Il braccio bionico è realtà: donna amputata controllerà la protesi con il pensiero
Una donna di 27 anni, che un anno e mezzo fa ha perso il braccio destro in seguito a un grave incidente stradale, potrà controllare una nuova protesi all’arto con il pensiero grazie alla reinnervazione muscolare mirata o Targeted Muscle Reinnervation. L’intervento chirurgico è stato eseguito al Policlinico Universitario Campus Bio-Medico da Vincenzo Denaro, ordinario emerito di Ortopedia e Traumatologia dell’ateneo, affiancato dalla sua équipe, e da Oskar Aszmann, chirurgo viennese che ha già effettuato interventi di questo tipo.
La donna, fino ad oggi, ha indossato soltanto una protesi cosmetica incapace di eseguire alcun movimento. «La fase di training intensivo necessaria per insegnare alla paziente a muovere l’arto bionico in modo appropriato dovrebbe durare circa tre mesi e avviarsi dopo i primi 4-6 mesi di riabilitazione, utili per il completamento del processo di reinnervazione muscolare. Per la prima volta – ha sottolineato il Campus Bio-Medico – un paziente operato in Italia con amputazione di questo tipo potrà controllare anche a livello dell’articolazione di spalla la protesi che sarà applicata dal Centro Protesi Inail». «Questo – ha spiegato Denaro – grazie agli impulsi che dal cervello arriveranno ai muscoli dove degli speciali elettrodi di superficie trasmetteranno gli impulsi celebrali al braccio bionico, con una intensità mille volte superiore al nervo vero e proprio. Viceversa, degli stimolatori applicati sulla pelle consentiranno di trasmettere al cervello le sensazioni tattili sulla consistenza degli oggetti impugnati dall’arto artificiale, consentendone una più efficace presa e manipolazione».
Impugnare una mela o portare alla bocca una tazzina di caffè è un miraggio per le oltre 700 persone che ogni anno in Italia, per incidenti stradali, domestici o sul lavoro, perdono un arto superiore. Sono migliaia i pazienti che, nel tempo, nel nostro Paese hanno subito questa forma di amputazione, che impedisce loro di compiere anche i movimenti in apparenza più banali, ma impossibili per chi un braccio non lo ha più.
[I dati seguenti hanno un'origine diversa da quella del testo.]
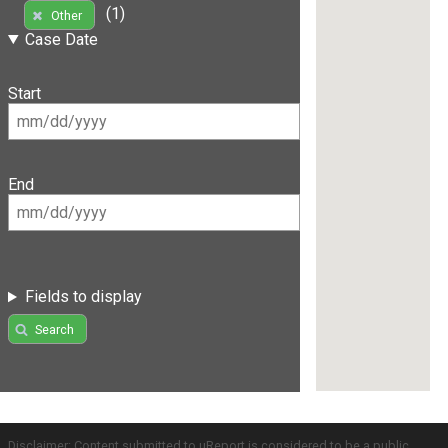
(1)
Other
Case Date
Start
End
Fields to display
Search
Disclaimer: Content submitted to uReport is considered to be a public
L’obiettivo della sperimentazione è la creazione di un centro di alta specializzazione per questo tipo di interventi che, per la prima volta in Italia, possa aprire un percorso di protesizzazione analogo anche a tutti gli altri soggetti con lo stesso tipo di amputazione.
È stato poi Vincenzo Di Lazzaro, ordinario di Neurologia presso Ucbm e anche lui co-responsabile della sperimentazione, a sottolineare che l’operazione è stata «un intervento avveniristico, con pochissimi precedenti nel mondo e che rappresenta la prima tappa di un percorso che prevede ora lo studio dei processi di stimolazione, seguito dall’apposizione degli elettrodi di superficie e infine della protesi intelligente». «Se la rieducazione funzionale di questi fasci andrà come speriamo, quando dal cervello partirà il comando per impugnare un oggetto o piegare il braccio, i tre grandi nervi genereranno delle contrazioni dei rispettivi fasci muscolari che gli elettrodi di superficie interpreteranno e trasformeranno in impulsi in grado di far muovere la protesi», ha spiegato.